Top of Exercise data

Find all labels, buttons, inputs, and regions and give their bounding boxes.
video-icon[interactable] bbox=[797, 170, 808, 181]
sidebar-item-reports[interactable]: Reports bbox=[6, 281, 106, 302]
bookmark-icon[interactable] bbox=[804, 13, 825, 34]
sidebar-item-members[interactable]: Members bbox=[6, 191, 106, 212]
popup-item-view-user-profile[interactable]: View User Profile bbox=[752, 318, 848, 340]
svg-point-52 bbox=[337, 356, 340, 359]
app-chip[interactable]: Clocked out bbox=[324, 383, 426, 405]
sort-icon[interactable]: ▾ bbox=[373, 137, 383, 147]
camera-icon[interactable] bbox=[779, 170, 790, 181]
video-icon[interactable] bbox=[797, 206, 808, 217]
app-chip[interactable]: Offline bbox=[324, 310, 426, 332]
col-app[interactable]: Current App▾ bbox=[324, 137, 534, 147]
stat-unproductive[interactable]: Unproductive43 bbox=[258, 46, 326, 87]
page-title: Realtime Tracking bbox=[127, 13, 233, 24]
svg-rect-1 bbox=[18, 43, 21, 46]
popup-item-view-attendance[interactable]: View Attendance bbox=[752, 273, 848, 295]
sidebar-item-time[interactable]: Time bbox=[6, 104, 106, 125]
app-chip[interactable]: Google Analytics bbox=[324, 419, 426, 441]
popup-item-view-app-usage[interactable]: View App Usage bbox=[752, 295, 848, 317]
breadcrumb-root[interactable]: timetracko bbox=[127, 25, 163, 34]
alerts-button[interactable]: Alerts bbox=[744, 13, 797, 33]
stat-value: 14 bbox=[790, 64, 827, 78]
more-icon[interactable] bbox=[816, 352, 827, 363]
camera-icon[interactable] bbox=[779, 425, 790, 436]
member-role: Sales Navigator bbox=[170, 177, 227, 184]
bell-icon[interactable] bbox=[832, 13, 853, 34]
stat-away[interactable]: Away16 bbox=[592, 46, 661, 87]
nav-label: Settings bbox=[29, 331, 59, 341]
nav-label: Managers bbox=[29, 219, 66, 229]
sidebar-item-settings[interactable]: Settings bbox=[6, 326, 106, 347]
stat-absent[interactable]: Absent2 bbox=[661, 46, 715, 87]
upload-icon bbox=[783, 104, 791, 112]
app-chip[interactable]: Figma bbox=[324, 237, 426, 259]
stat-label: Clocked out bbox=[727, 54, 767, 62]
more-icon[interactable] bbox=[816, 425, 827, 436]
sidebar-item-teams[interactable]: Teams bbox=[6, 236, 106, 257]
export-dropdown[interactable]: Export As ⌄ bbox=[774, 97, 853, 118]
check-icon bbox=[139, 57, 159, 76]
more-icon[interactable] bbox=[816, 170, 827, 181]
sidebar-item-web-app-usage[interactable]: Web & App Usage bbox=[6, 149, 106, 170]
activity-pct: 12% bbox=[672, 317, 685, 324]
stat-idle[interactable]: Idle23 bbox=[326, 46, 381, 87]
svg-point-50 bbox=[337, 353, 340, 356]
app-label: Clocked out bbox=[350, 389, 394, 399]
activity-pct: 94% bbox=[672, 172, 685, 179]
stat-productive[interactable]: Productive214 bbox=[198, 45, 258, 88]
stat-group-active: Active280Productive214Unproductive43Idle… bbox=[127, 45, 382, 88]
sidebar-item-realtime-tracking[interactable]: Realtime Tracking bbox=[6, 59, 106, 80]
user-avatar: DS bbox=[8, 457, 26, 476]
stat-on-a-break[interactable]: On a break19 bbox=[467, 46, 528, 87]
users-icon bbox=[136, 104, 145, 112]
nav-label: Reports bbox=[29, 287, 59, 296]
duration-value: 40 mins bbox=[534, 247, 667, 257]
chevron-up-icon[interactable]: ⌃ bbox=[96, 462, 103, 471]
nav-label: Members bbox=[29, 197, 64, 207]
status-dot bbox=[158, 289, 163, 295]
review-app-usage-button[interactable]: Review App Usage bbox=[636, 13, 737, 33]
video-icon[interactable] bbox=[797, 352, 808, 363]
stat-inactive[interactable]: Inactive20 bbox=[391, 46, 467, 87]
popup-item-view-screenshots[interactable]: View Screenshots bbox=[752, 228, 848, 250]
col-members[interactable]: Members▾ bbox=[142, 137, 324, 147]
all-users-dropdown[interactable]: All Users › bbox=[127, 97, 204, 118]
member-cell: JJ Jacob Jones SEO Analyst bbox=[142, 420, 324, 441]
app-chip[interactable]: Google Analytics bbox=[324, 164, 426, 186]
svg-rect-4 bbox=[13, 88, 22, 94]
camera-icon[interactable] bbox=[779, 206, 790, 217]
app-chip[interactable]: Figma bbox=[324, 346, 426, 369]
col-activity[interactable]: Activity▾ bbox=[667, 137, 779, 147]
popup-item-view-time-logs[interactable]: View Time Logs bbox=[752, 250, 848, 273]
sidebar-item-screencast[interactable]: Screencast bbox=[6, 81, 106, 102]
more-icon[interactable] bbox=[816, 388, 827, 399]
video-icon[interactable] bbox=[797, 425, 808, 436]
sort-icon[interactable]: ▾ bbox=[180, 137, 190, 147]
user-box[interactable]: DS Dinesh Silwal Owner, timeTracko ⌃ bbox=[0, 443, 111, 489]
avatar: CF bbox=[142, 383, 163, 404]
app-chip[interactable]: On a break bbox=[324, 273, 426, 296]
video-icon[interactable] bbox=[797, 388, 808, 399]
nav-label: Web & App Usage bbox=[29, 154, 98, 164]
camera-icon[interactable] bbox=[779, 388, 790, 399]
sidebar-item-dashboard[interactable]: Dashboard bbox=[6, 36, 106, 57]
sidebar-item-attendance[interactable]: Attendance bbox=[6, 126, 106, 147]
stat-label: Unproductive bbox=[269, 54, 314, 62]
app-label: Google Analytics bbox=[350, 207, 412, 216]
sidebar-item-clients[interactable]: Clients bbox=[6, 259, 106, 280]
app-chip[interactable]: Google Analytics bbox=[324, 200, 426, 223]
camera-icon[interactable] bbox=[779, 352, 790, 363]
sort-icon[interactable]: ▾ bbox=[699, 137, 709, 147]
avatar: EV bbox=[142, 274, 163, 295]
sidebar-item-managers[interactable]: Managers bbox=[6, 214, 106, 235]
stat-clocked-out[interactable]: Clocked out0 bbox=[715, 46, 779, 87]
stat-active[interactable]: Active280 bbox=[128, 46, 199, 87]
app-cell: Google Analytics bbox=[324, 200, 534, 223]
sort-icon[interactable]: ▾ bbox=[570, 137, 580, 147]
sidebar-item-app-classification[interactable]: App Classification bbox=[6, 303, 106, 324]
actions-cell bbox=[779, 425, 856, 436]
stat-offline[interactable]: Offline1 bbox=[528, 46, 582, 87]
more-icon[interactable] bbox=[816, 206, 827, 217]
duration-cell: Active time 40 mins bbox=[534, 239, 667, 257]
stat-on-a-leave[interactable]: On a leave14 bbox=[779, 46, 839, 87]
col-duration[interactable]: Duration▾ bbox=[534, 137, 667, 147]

Bottom of Exercise data

**Task brief**
When the string "rect" appears in a line of the records above, that line is to be copied.

**Response below**
svg-rect-1 bbox=[18, 43, 21, 46]
svg-rect-4 bbox=[13, 88, 22, 94]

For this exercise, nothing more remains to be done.